Linux beginners probably encounter problems like this: feel confused and puzzled facing multifarious tutorial books. Considering the quality level of books and the limited energy of individual, we all hope to be able to pick out the best ones. While, most often, we just got the opposite of what we want, or got half the results with twice the effort. Fortunately, The Linux Command Line (TLCL for short) came out. By reading it, we can go less detours and master more key knowledge.
The TCP/IP Guide is a complete and detailed guide about TCP/IP protocol, called an encyclopedia type of classic work in the TCP/IP field.

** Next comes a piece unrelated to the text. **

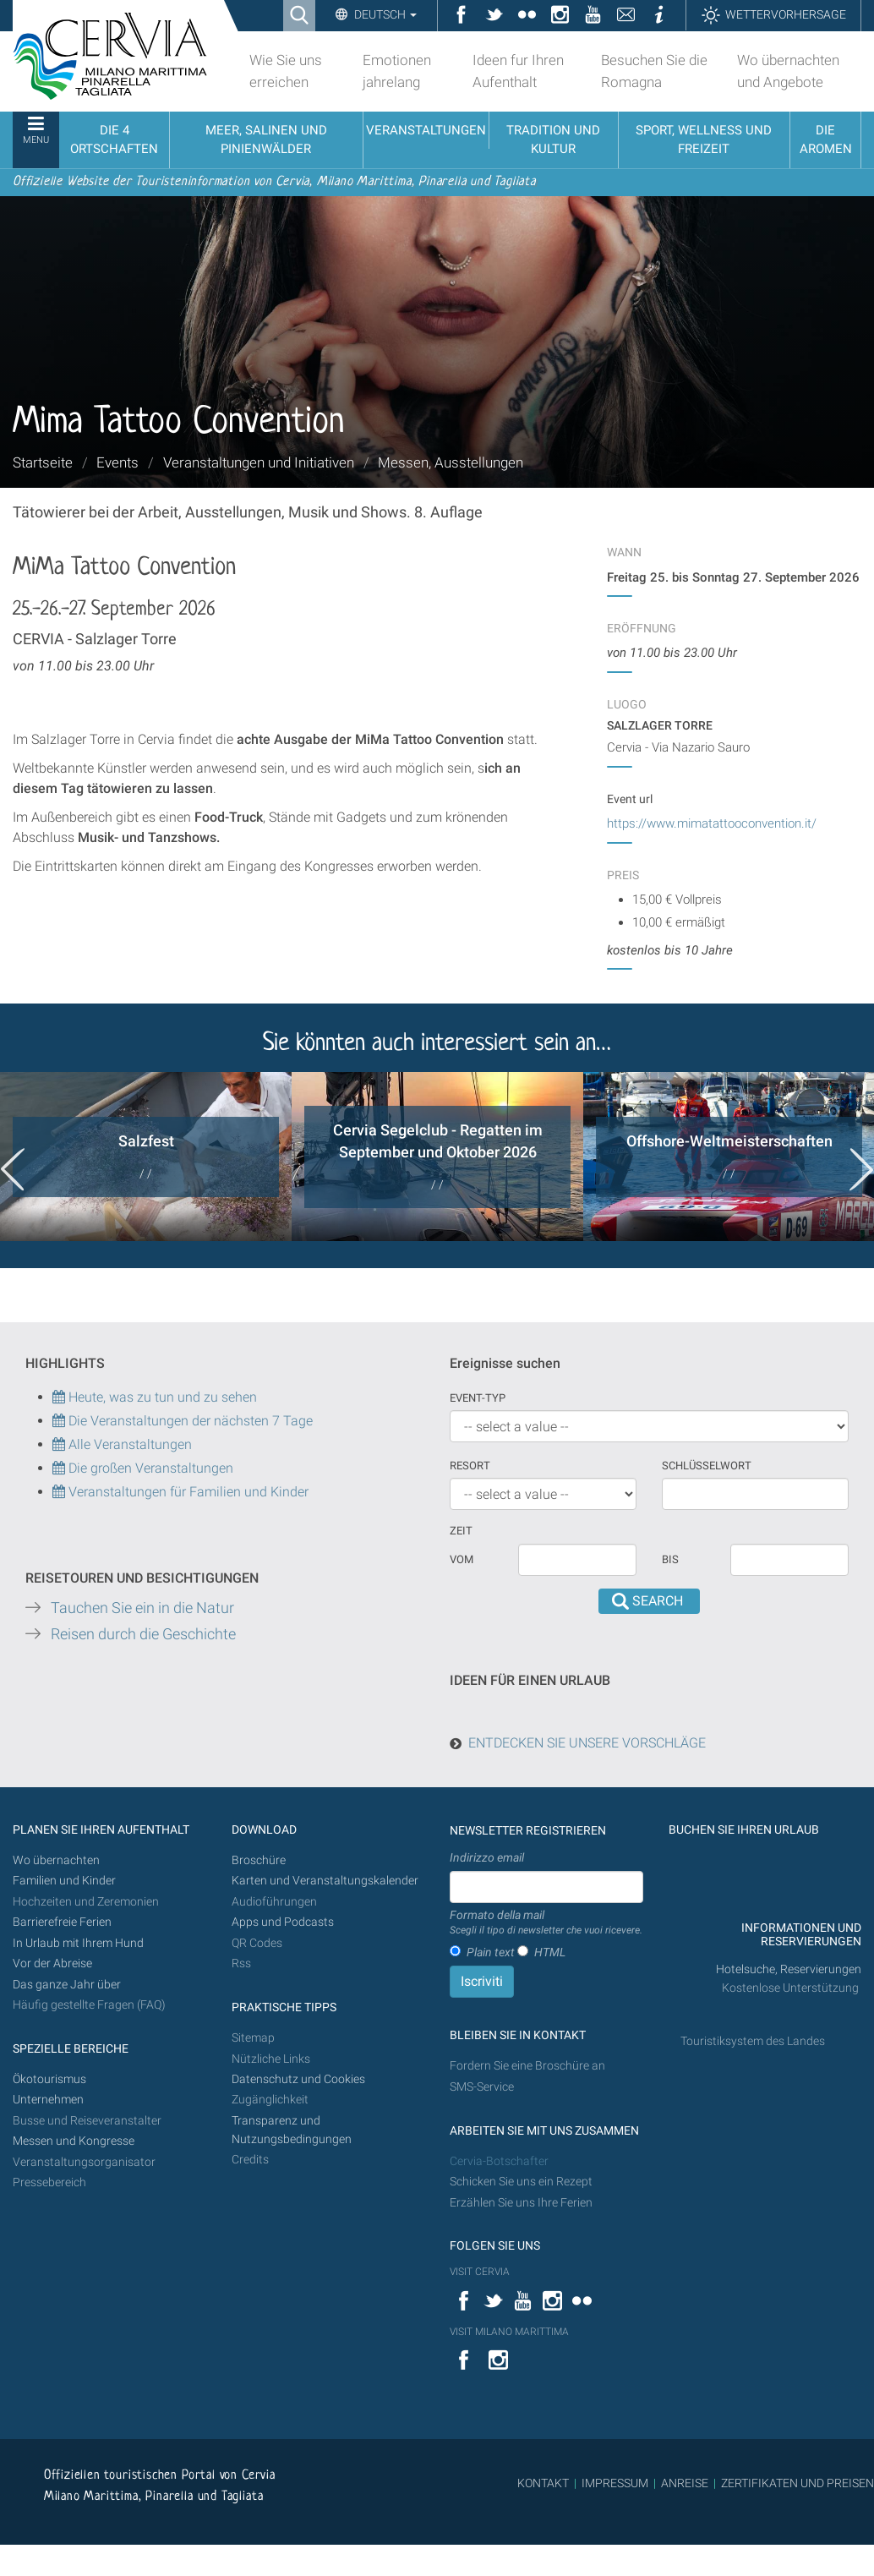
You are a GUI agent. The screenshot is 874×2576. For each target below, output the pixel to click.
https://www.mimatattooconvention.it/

It has clear hierarchy and structure, accompanied with a large number of illustrations and tables to aid into its verbal expression, as well as a lot of notes, key points, etc., has extremely strong readability.
As the most widely used static disassembly tool, IDA Pro holds an important place in the IT field, but documentations about it have been few or imperfect and not in-depth enough for a very long time. The IDA Pro Book came out with help of the founder of IDA, which perfectly made up for the defects. For now, it can be regarded as the best (most accurate and comprehensive) unofficial guide for the world's most popular disassembler IDA.
In my opinion, I just can't stand any program or web app designed complexly (5000 lines of code should be the ceiling - not the more functions the better). So it is difficult to accept that object-oriented theory makes simple problems systematic, templated or even complicated (please don't mind my stubborn). But, overall, good things inevitably are good without a doubt in a certain period.